___ SOURCE INFORMATION

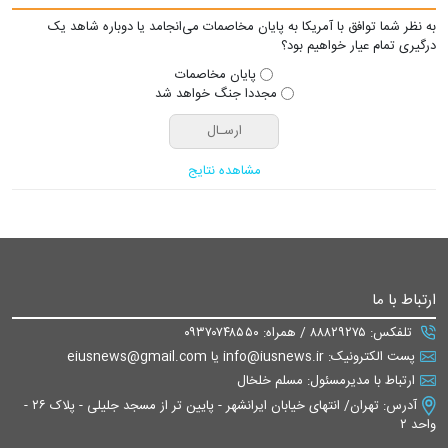
به نظر شما توافق با آمریکا به پایان مخاصمات می‌انجامد یا دوباره شاهد یک
درگیری تمام عیار خواهیم بود؟
پایان مخاصمات
مجددا جنگ خواهد شد
مشاهده نتایج
ارتباط با ما
تلفکس: ۸۸۸۲۹۲۷۵ / همراه: ۰۹۳۷۰۷۴۸۵۵۰
پست الکترونیک: info@iusnews.ir یا eiusnews@gmail.com
ارتباط با مدیرمسئول: مسلم خلخال
آدرس: تهران/ انتهای خیابان ایرانشهر - پایین تر از مسجد جلیلی - پلاک ۲۶ -
واحد ۲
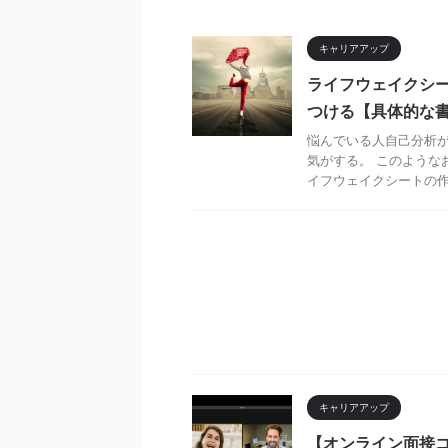
キャリアアップ
ライフウェイクシ
つける【具体的な
悩んでいる人自己分析が
気がする。 このような
イフウェイクシートの作成方
キャリアアップ
【オンライン面接コ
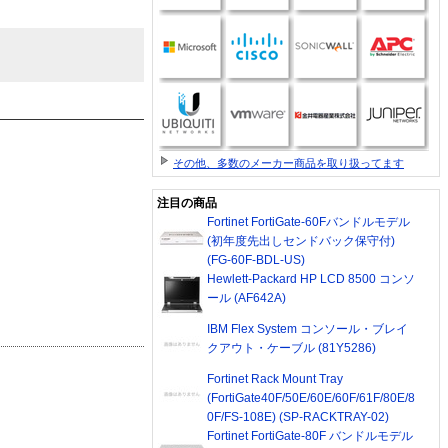
その他、多数のメーカー商品を取り扱ってます
注目の商品
Fortinet FortiGate-60Fバンドルモデル
(初年度先出しセンドバック保守付)
(FG-60F-BDL-US)
Hewlett-Packard HP LCD 8500 コンソ
ール (AF642A)
IBM Flex System コンソール・ブレイ
クアウト・ケーブル (81Y5286)
Fortinet Rack Mount Tray
(FortiGate40F/50E/60E/60F/61F/80E/8
0F/FS-108E) (SP-RACKTRAY-02)
Fortinet FortiGate-80F バンドルモデル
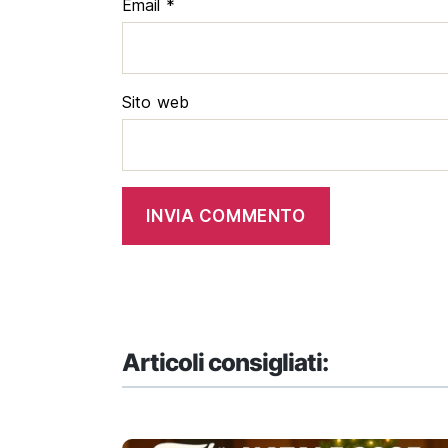
Email
*
Sito web
Articoli consigliati:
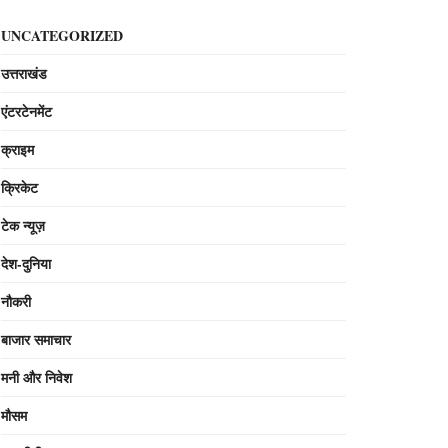
UNCATEGORIZED
उत्तराखंड
एंटरटेनमेंट
क्राइम
क्रिकेट
टेक न्यूज़
देश-दुनिया
नौकरी
बाजार समाचार
मनी और निवेश
मौसम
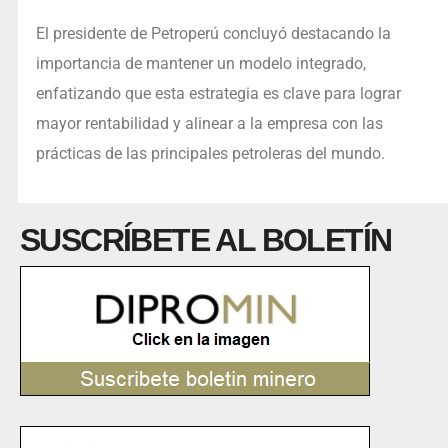
El presidente de Petroperú concluyó destacando la
importancia de mantener un modelo integrado,
enfatizando que esta estrategia es clave para lograr
mayor rentabilidad y alinear a la empresa con las
prácticas de las principales petroleras del mundo.
SUSCRÍBETE AL BOLETÍN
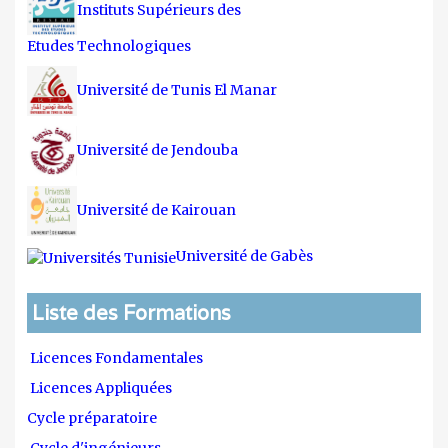
Instituts Supérieurs des
Etudes Technologiques
Université de Tunis El Manar
Université de Jendouba
Université de Kairouan
Université de Gabès
Liste des Formations
Licences Fondamentales
Licences Appliquées
Cycle préparatoire
Cycle d'ingénieurs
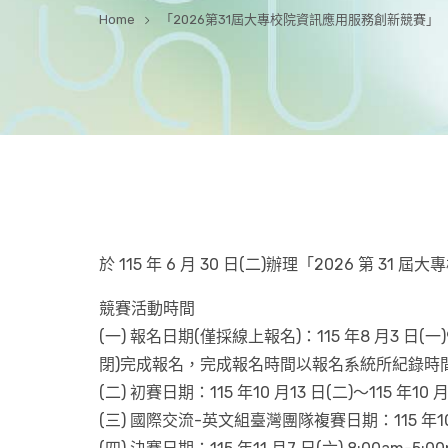
Home
「2026第31屆大專校院資訊應用服務創新競賽」
於 115 年 6 月 30 日(二)辦理「2026 第 
競賽活動時間
(一) 報名日期(僅採線上報名)：115 年8 月3 日(一
閉)完成報名，完成報名時間以報名系統所紀錄時
(二) 初賽日期：115 年10 月13 日(二)～115 年10 月
(三) 國際交流-英文組臺灣團隊複賽日期：115 年10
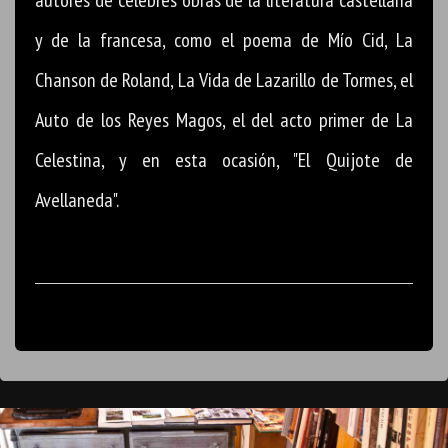
y de la francesa, como el poema de Mío Cid, La
Chanson de Roland, La Vida de Lazarillo de Tormes, el
Auto de los Reyes Magos, el del acto primer de La
Celestina, y en esta ocasión, "El Quijote de
Avellaneda".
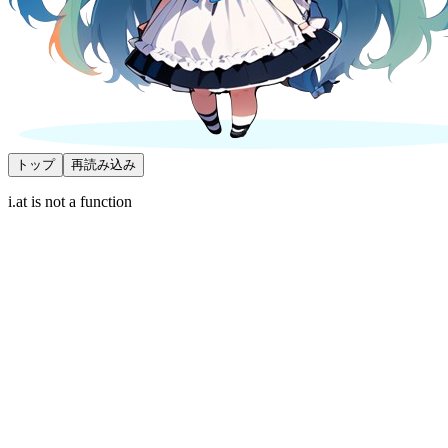
トップ
再読み込み
i.at is not a function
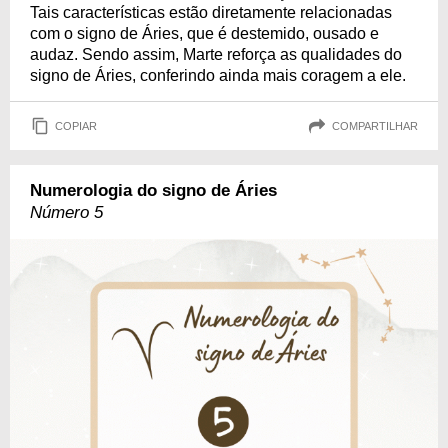
Tais características estão diretamente relacionadas
com o signo de Áries, que é destemido, ousado e
audaz. Sendo assim, Marte reforça as qualidades do
signo de Áries, conferindo ainda mais coragem a ele.
COPIAR
COMPARTILHAR
Numerologia do signo de Áries
Número 5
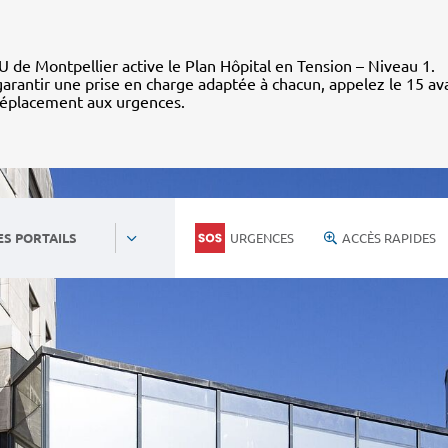
 de Montpellier active le Plan Hôpital en Tension – Niveau 1.
arantir une prise en charge adaptée à chacun, appelez le 15 av
déplacement aux urgences.
URGENCES
ACCÈS RAPIDES
ES PORTAILS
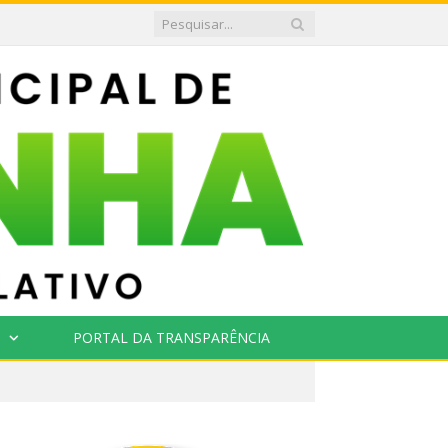
PORTAL DA TRANSPARÊNCIA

______

REQUIREMENT | Using the records above, print exactly the lines between the ones containing "prácticas de las" and "Cycle d'ingénieurs", inclusive, and nothing else; no pictures.

RESPONSE TO THE TASK |
prácticas de las principales petroleras del mundo.
SUSCRÍBETE AL BOLETÍN
Instituts Supérieurs des
Etudes Technologiques
Université de Tunis El Manar
Université de Jendouba
Université de Kairouan
Université de Gabès
Liste des Formations
Licences Fondamentales
Licences Appliquées
Cycle préparatoire
Cycle d'ingénieurs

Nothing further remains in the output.